Antilles : L’Intelligence des îles sur l’autel des réformes

Par le Collectif UAG – Pôle Martinique pour la défense de l’Université et de la Recherche

Mardi 10 février, plusieurs centaines d’enseignants-chercheurs, personnels universitaires (ingénieurs, administratifs, techniciens, ouvriers) et étudiants du pôle Martinique de l’UAG ont marché en direction du centre-ville de Fort-de-France. Cette manifestation a été symbolique à un double titre. D’une part, parce que le conflit qui perturbe les cours depuis le 6 février est entré en résonance avec celui qui a mobilisé depuis plus d’une semaine dans les rues foyalaises plusieurs milliers de personnes (jusqu’à 20 000!). D’autre part, parce que les enseignants et enseignants-chercheurs de l’IUFM ont rejoint ce premier cortège depuis le stade Louis-Achille.

En descendant ainsi dans la rue, les personnels de l’IUFM et de l’UAG ont fortement exprimé leur solidarité avec les revendications du Collectif du 5 février. Comment ne pas être sensibles, en effet, aux problèmes posés par la « vie chère » aux étudiants et aux personnels les plus précaires et, plus encore, à ses conséquences sur la formation des étudiants des campus de Schoelcher, mais aussi de Fouillole ou Saint-Denis ? Ces répercussions sont nombreuses qu’il s’agisse de l’accès au logement, aux transports, à la nourriture ou à l’accès aux biens culturels pourtant indispensables à l’épanouissement intellectuel de notre jeunesse. Peut-on accepter que sur un territoire concentrant un tel nombre de familles en difficulté (RMI, chômage), les étudiants ne disposent même pas de tarifs préférentiels autorisant un accès plus équitable à la culture, ou aux transports intra ou inter-îles ?

Mais cette solidarité des personnels universitaires et de l’IUFM vis-à-vis des importants mouvements sociaux qui s’expriment actuellement en Martinique ou en Guadeloupe ne doit pas cacher des motifs de mobilisation inscrits dans une démarche nationale et qui, en réalité, concernent tout particulièrement nos régions.

Depuis le 2 février, plusieurs collectifs universitaires nationaux ont appelé à une grève illimitée dans l’enseignement supérieur. A ce jour, plus d’une soixantaine d’universités françaises participent au mouvement. L’appel à manifester a fait descendre dans les principales villes du pays entre 40 000 et 80 000 personnes. Cette mobilisation se cristallise autour de trois points, dont il est important de rappeler l’impact pour la jeunesse et la société martiniquaises.
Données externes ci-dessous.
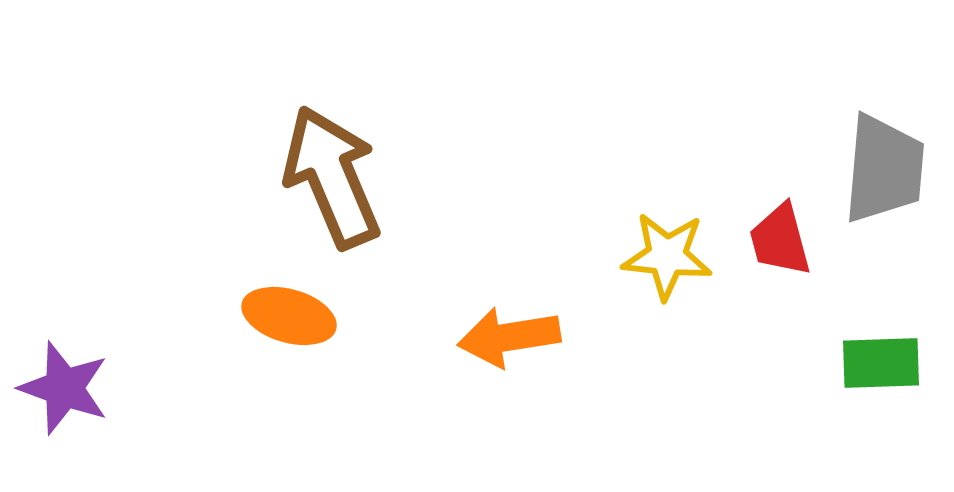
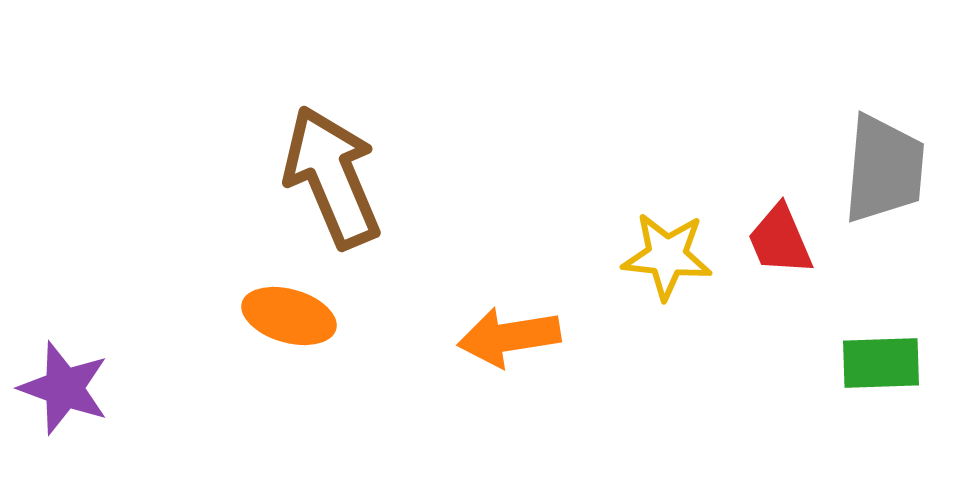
red trapezoid: rotated 8 degrees counterclockwise
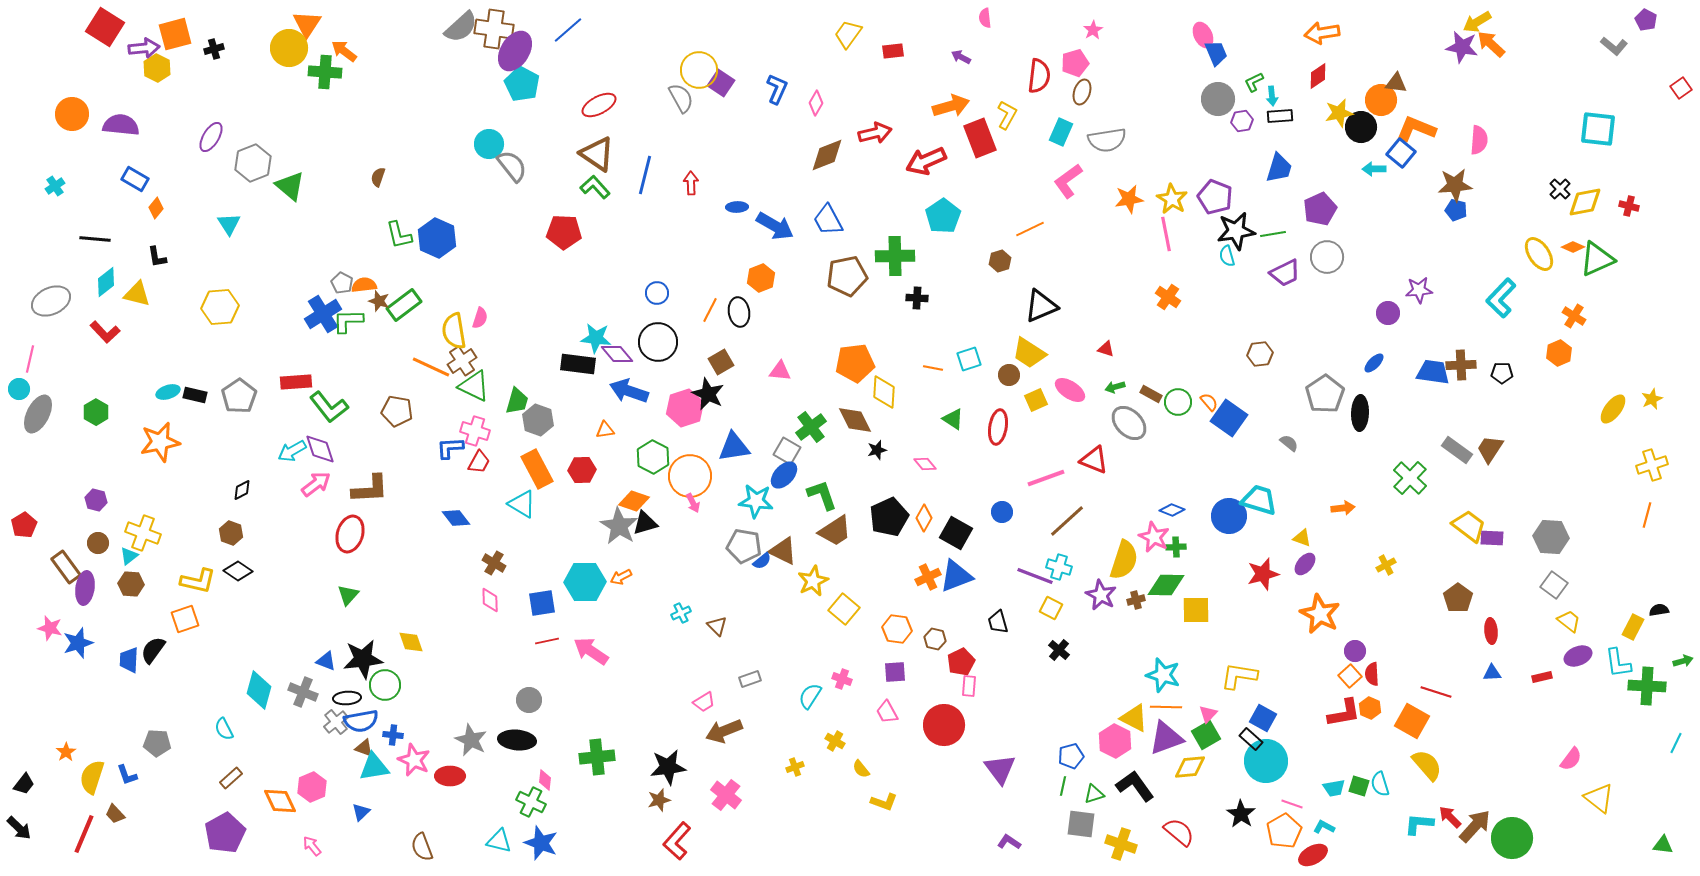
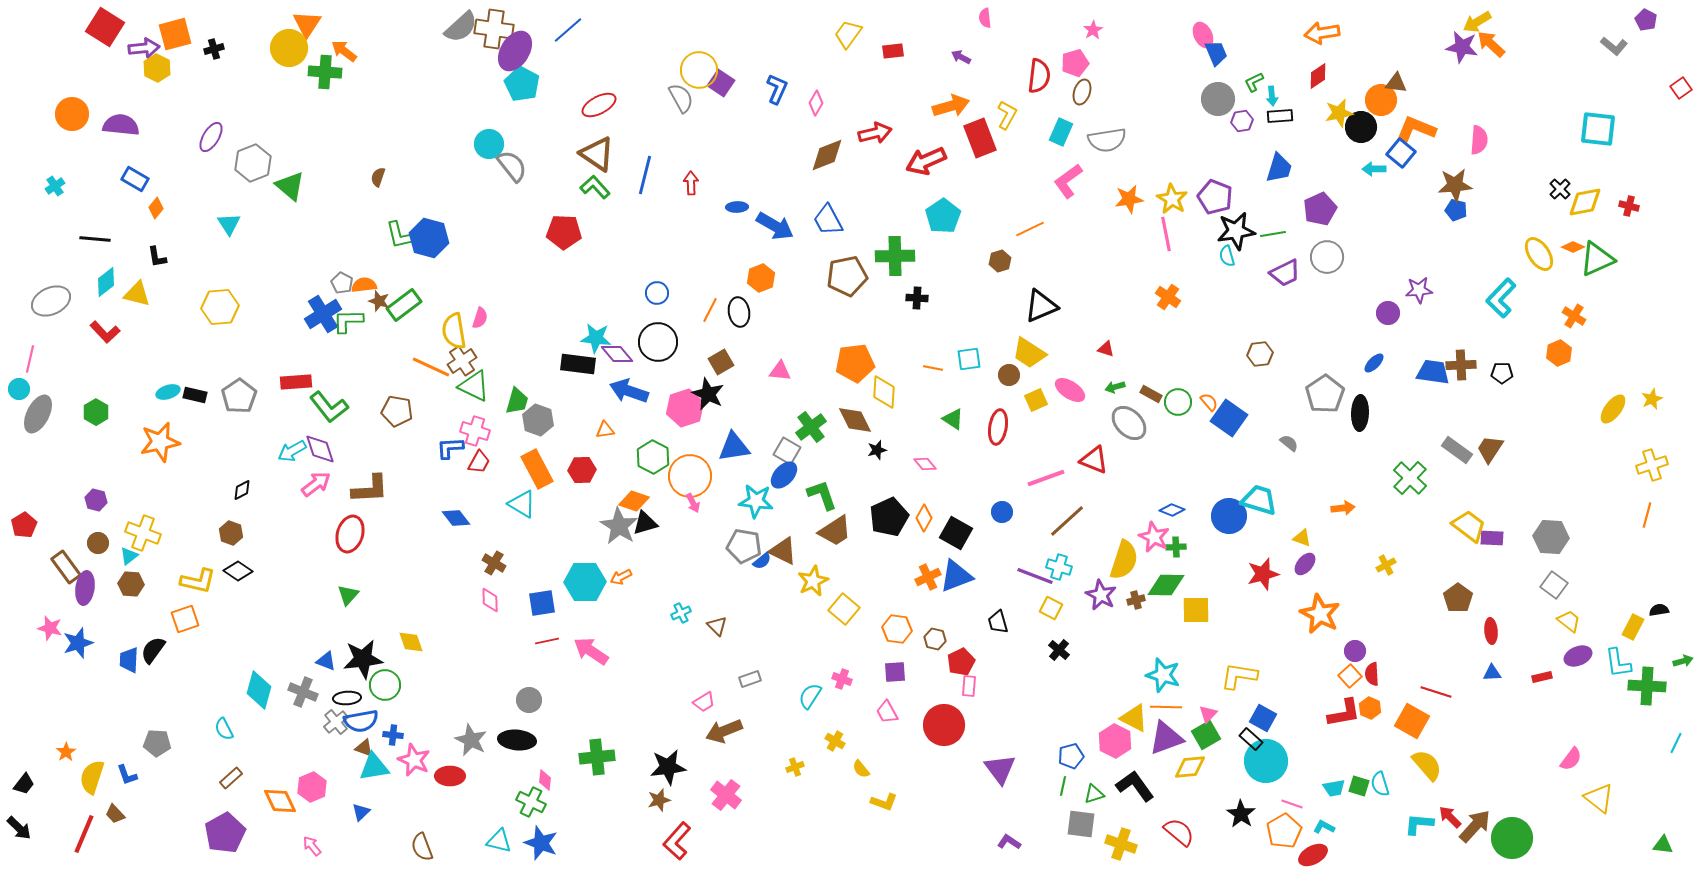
blue hexagon at (437, 238): moved 8 px left; rotated 9 degrees counterclockwise
cyan square at (969, 359): rotated 10 degrees clockwise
Des effets pervers sur les petites universités

La « mastérisation » de la formation des enseignants du primaire et du secondaire constitue la première réforme problématique imposée par le gouvernement. Elle exige des établissements universitaires qu’ils aient intégré les IUFM dès la rentrée 2009, en augmentant, dans les faits, de deux ans le niveau de qualification exigé pour exercer la profession (les concours devenant accessible à bac+5 au lieu de bac+3 actuellement). Avec cette réforme, les étudiants perdront le bénéfice d’une formation en IUFM, rémunérée et préparant aux aspects pratiques de l’enseignement. Les étudiants les moins favorisés socialement auront bien plus difficilement accès à ces carrières de l’enseignement. La réforme précarise financièrement et professionnellement ceux qui, au terme de leur formation à l’université, auront à prendre en main des classes de tout-petits, devront au hasard de leur nomination enseigner la lecture à des enfants de 6 ans, renforcer les apprentissages d’enfants de CM2 ou encore prendre en charge des classes de 6e à la 3e sans préparation spécifique. Le cadrage ministériel de cette mesure est si imprécis et si précipité qu’il ne paraît pas alarmiste d’inviter les parents d’élèves à s’interroger sur la qualité de la formation qui sera – si le gouvernement s’entête – dispensée à leurs enfants.

Il faut par ailleurs craindre que cette réforme du concours d’accès aux métiers de l’enseignement ait des effets pervers sur l’offre de formation dans les petites universités telles que l’UAG. En effet, alors que l’UAG peut actuellement proposer aux étudiants des trois pôles une gamme étendue de formations, la création de masters « enseignement » risque d’attirer massivement des étudiants qui, auparavant, se seraient dirigés vers des formations d’autres disciplines. A court terme les options offertes aux étudiants qui ne se destinent pas forcément à l’enseignement (master professionnels ou préparant à la recherche) risquent de disparaître, obligeant les étudiants désirant poursuivre leurs études au-delà de la licence, de déserter l’arc antillais pour la métropole ou d’autres horizons. Outre la question des frais d’étude reportés sur les familles ou sur l’étudiant obligé de se salarier, se pose plus cruellement la question des conséquences pour la région de ce départ d’étudiants prometteurs.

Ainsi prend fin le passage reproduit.